According to the story, John had left his Indian homeland because of the death of his
predecessor. He journeyed to Byzantium to attend a ceremony recognising his appointment
as Patriarch of the Indies, and met some papal legates that told him about the magnificence
of Rome, and convinced him to continue his journey there. When he finally arrived in
Rome, John described India as a land of marvels and miracles. (…) No one lived there but
the most faithful Christians; all non-Christian men who entered were either converted or
died instantly. One of the rivers of paradise flowed through the city’s centre, depositing gold
and gemstones by which the people were made extremely rich. A church outside the city
housed the body of St Thomas, the apostle who evangelised India according to Christian
tradition. (…) This is the story as told in an anonymous text known as the De Adventu
Patriarchae Indorum (‘On the Arrival of the Patriarch of the Indians’)”

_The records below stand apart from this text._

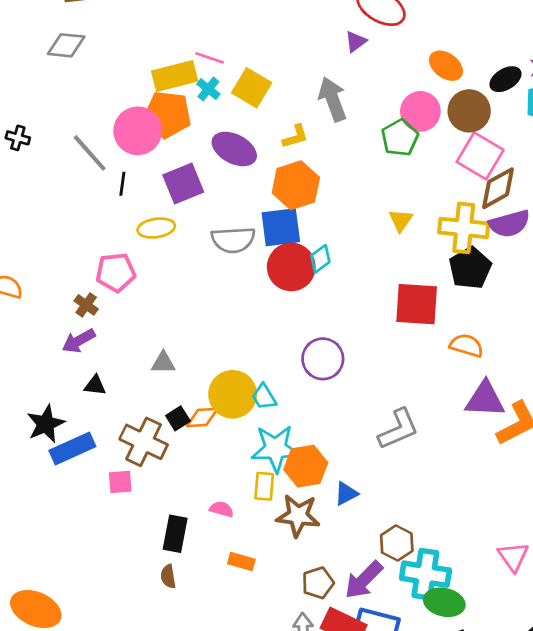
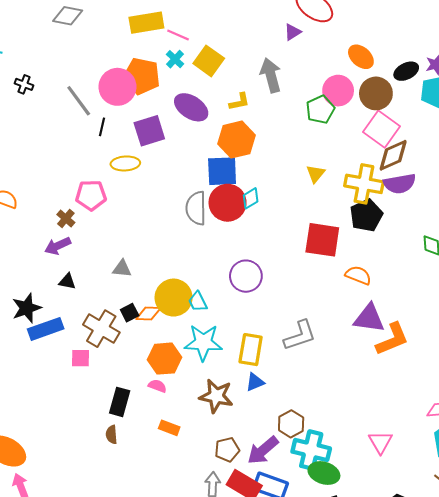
yellow rectangle: (175, 76) -> (146, 23), moved
gray semicircle: (233, 240) -> (196, 208), moved, turned 88
orange hexagon: (306, 466) -> (165, 359), moved
yellow rectangle: (264, 486) -> (251, 350), moved, size x1.4

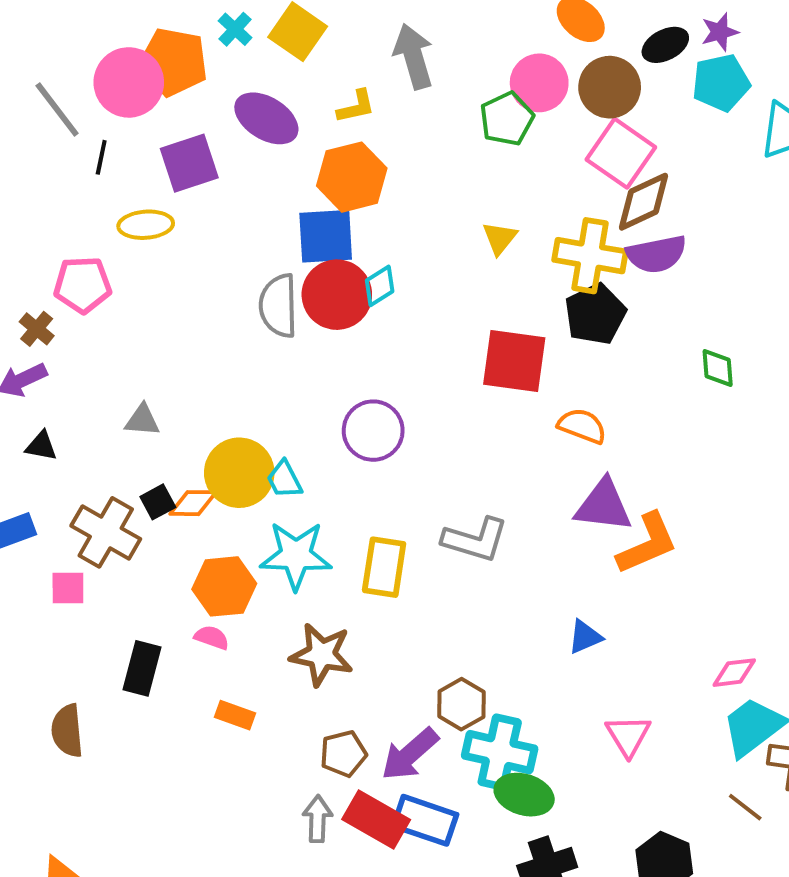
gray L-shape: (300, 336) -> (475, 540), turned 36
blue triangle: (255, 382) -> (585, 637), moved
brown semicircle: (111, 435) -> (67, 731), moved, size x1.5

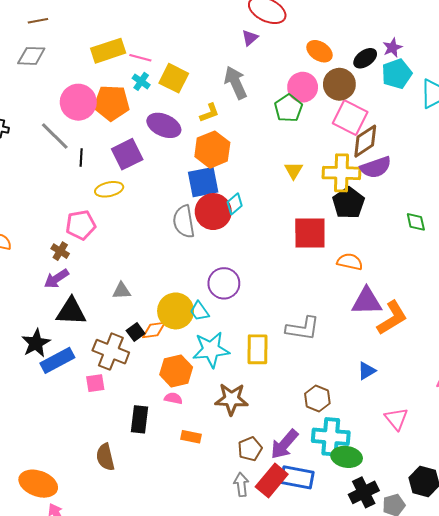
pink circle: (129, 82) -> (78, 102), moved
purple circle: (373, 431) -> (224, 283), moved
black triangle: (41, 446) -> (71, 311), size x1.8
brown hexagon: (461, 704) -> (317, 399), moved
red rectangle: (376, 819) -> (272, 481), turned -72

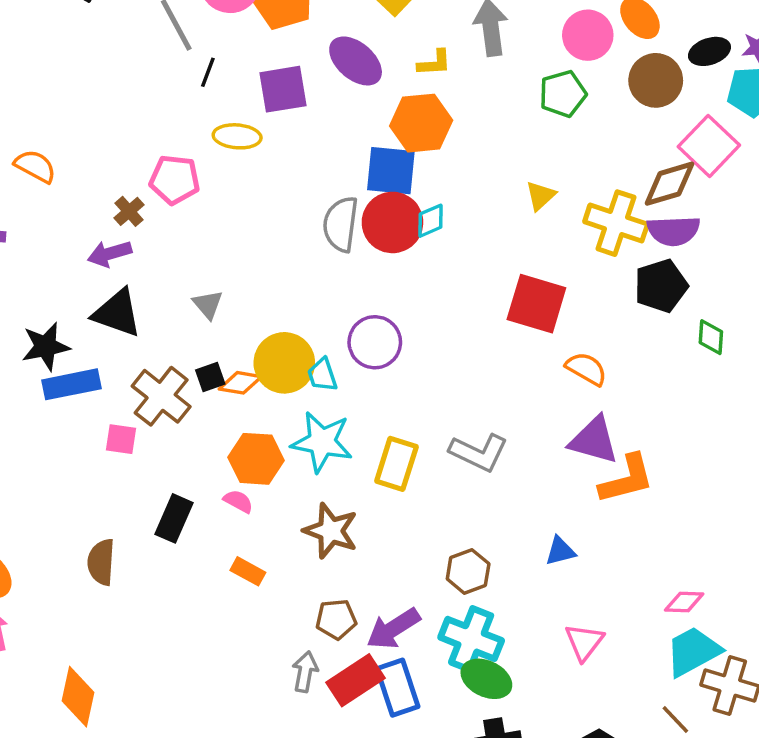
pink circle: (303, 87) -> (588, 35), moved
pink square: (350, 118) -> (709, 146), moved
black pentagon: (348, 203) -> (661, 286), moved
gray triangle: (122, 291) -> (208, 304), turned 36
blue rectangle: (297, 477) -> (398, 688), turned 44

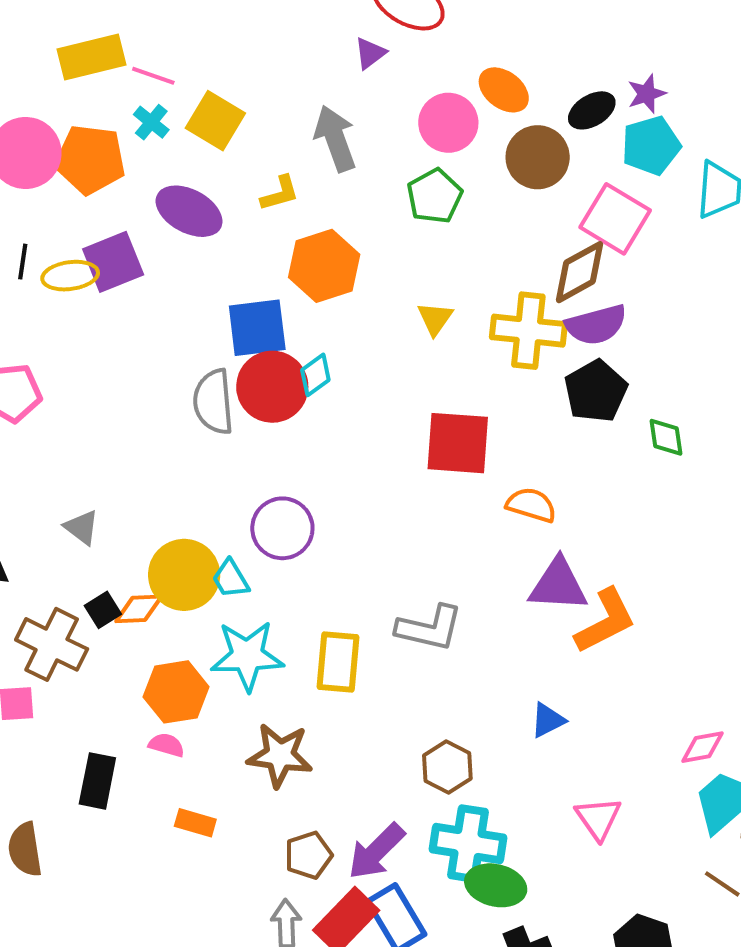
orange hexagon: (421, 123) -> (324, 266), moved
yellow ellipse: (237, 136) -> (70, 276), moved

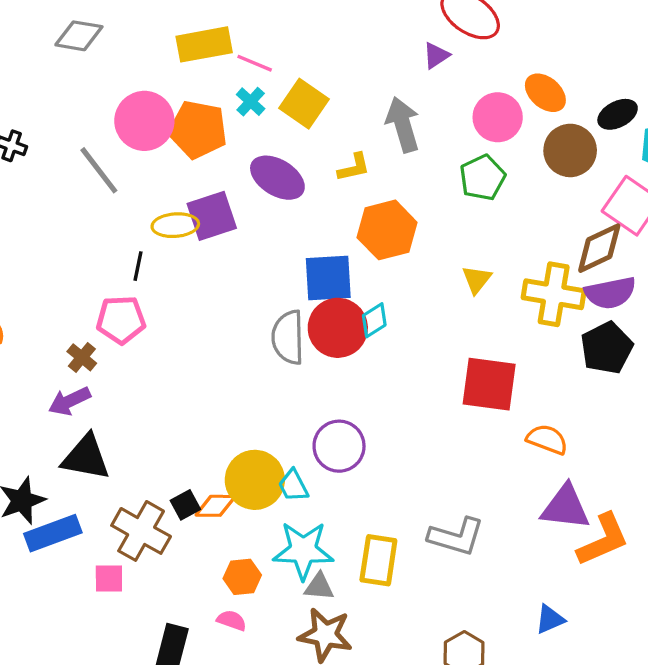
black line: (23, 262) -> (138, 266), moved
gray triangle: (82, 527) -> (319, 587), moved, turned -36
orange hexagon: (176, 692) -> (242, 577), size x0.7

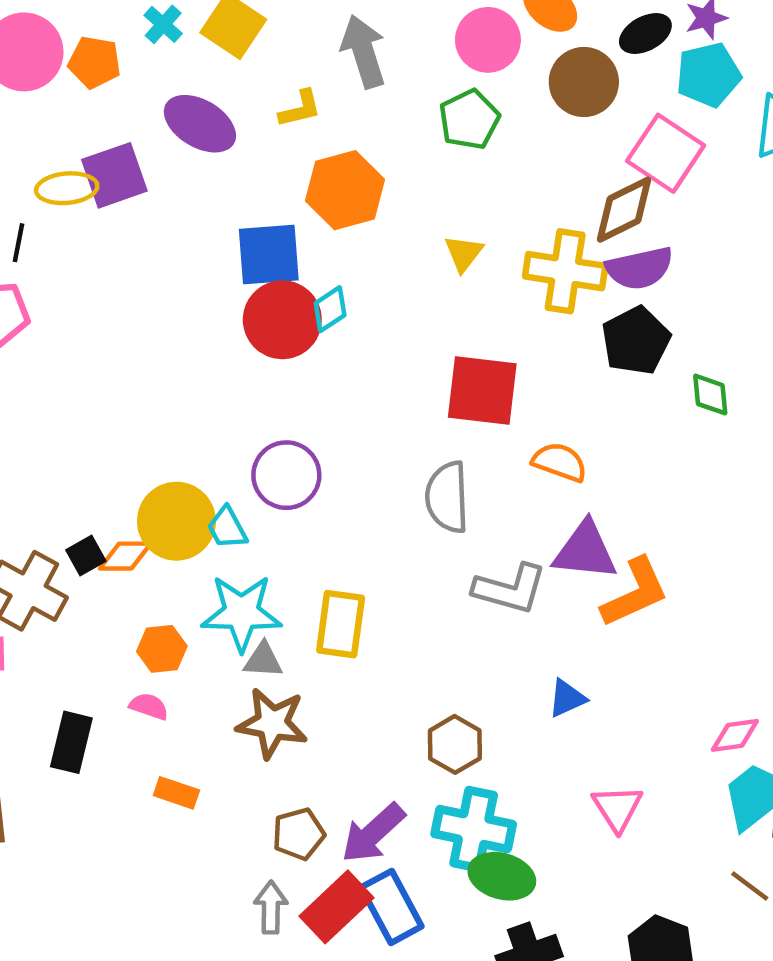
orange pentagon: (198, 130) -> (94, 62), size x0.7
gray semicircle: (288, 337) -> (447, 497), moved
gray L-shape: (456, 537) -> (510, 589), moved

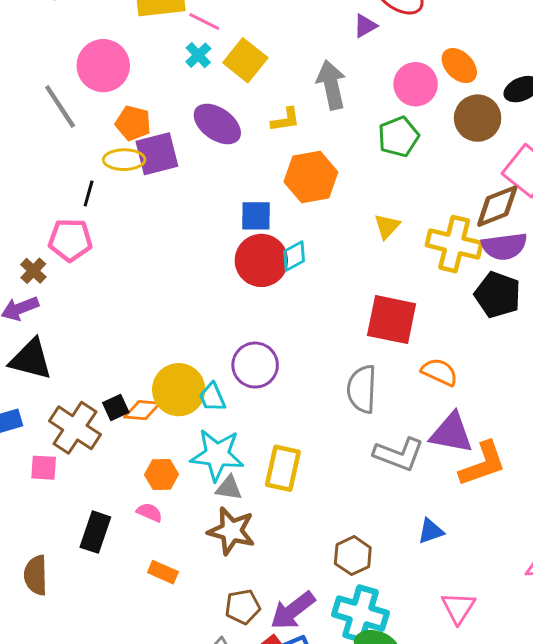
orange pentagon: (94, 62) -> (133, 123), moved
blue square: (269, 255) -> (256, 216), size x0.7
black pentagon: (636, 341) -> (498, 295), turned -30

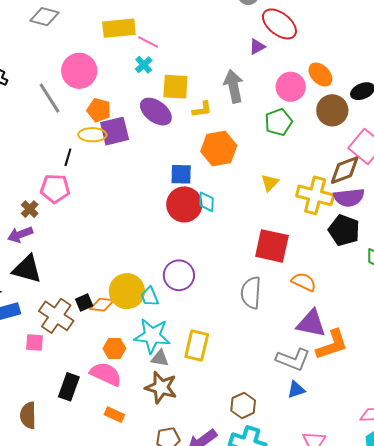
yellow square: (245, 60) -> (175, 87), moved, turned -36
cyan diamond: (294, 256) -> (206, 202), turned -60
gray L-shape: (399, 454) -> (293, 359), moved
pink semicircle: (149, 512) -> (106, 374), size x1.8

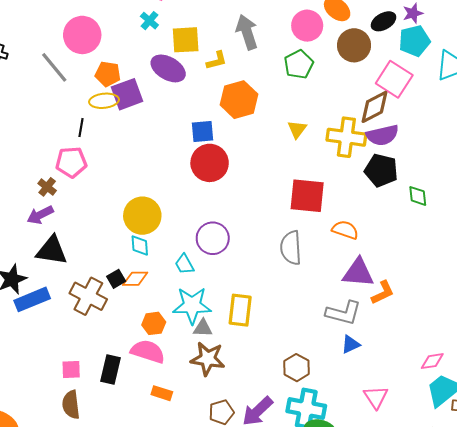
cyan diamond: (206, 202) -> (140, 246), moved
yellow circle: (127, 291) -> (142, 216), moved
pink square: (35, 343) -> (71, 370), moved
orange L-shape: (332, 345) -> (383, 293), size x0.7

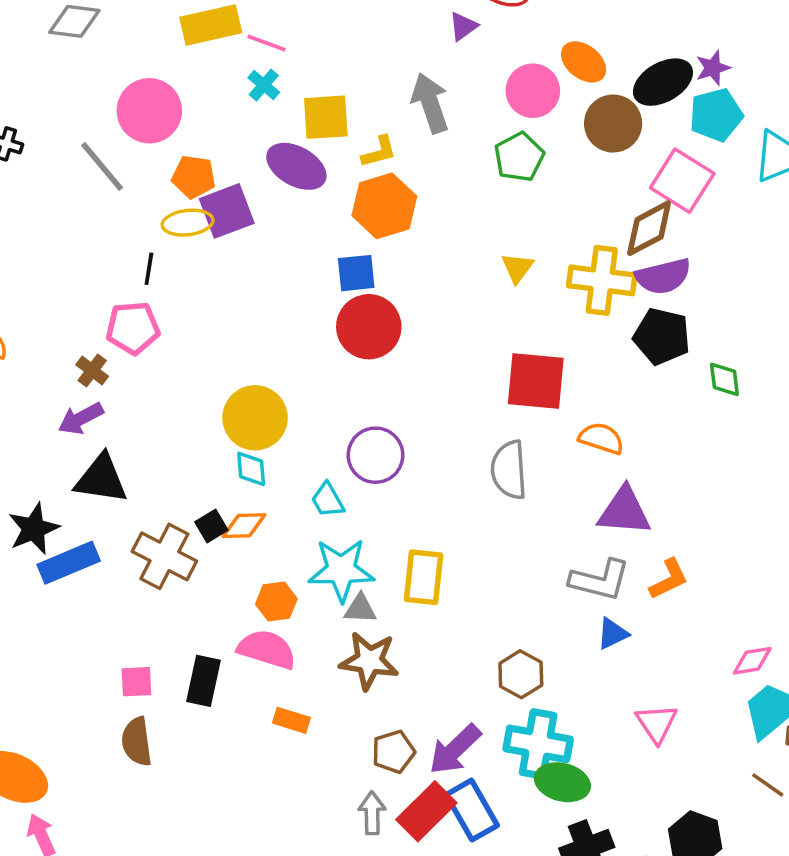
black ellipse: (384, 21) -> (663, 82), size x1.4
orange hexagon: (239, 100) -> (384, 206), moved
orange L-shape: (383, 293) -> (669, 579), moved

◦ “Most people would disregard the story told in the De Adventu as legendary nonsense were
it not for the existence of another completely independent text that corroborates the visit of
this John to Rome. This second text is a letter written by Odo of Rheims, a man who was
apparently present in Rome when the mysterious John made his visit (…) The accounts of
the De Adventu and the letter of Odo are similar in essence but differ in many specifics. In
Odo’s letter, for example, John is not called a patriarch but an archbishop. Odo also gave a
completely different catalyst for John’s journey. John did not begin his journey because his
predecessor had died, as the De Adventu put it, but because the leader of India had recently
died without an heir, and the Indians sought a Byzantine prince to fill the vacancy. After
several princes died returning to India, the Byzantine emperor refused to send another, and
so John continued his journey to Rome to try to find one there. In Rome, John proceeded
with the fabulous speech about his Indian homeland and the miracles of St Thomas.”
◦ “Because the two texts differ in many details, and because they use very different
vocabulary to discuss the same ‘events’, it is clear that they are not textually related. The
simplest explanation is that there is a kernel of historical fact underneath the legendary
veneer. It seems likely that someone did travel to Rome, but probably not from what we
today would call ‘India’. This impostor was certainly a Christian, since he was well-versed
in the standard St Thomas legends.”
◦ “Two decades later, when Europeans heard rumours of a great battle between a powerful
Islamic leader and his unknown foe in the Far East, they would cast their minds back to
John and his marvellous Indian homeland. Although in reality the Islamic leader’s enemy
was a Buddhist Khitan warrior from the Central Asian steppe, the residents of the Crusader
States who first heard tell of the battle assumed that he was a Christian who possessed the
same pious desire to expunge the Muslim infidel that they did. The spread of this rumour
provided the occasion for the first written record of John, no longer as a patriarch or
archbishop, but a priest-king in his own right, and under the name by which he was to be
remembered for centuries to come: Presbiter Johannes, Prester John.”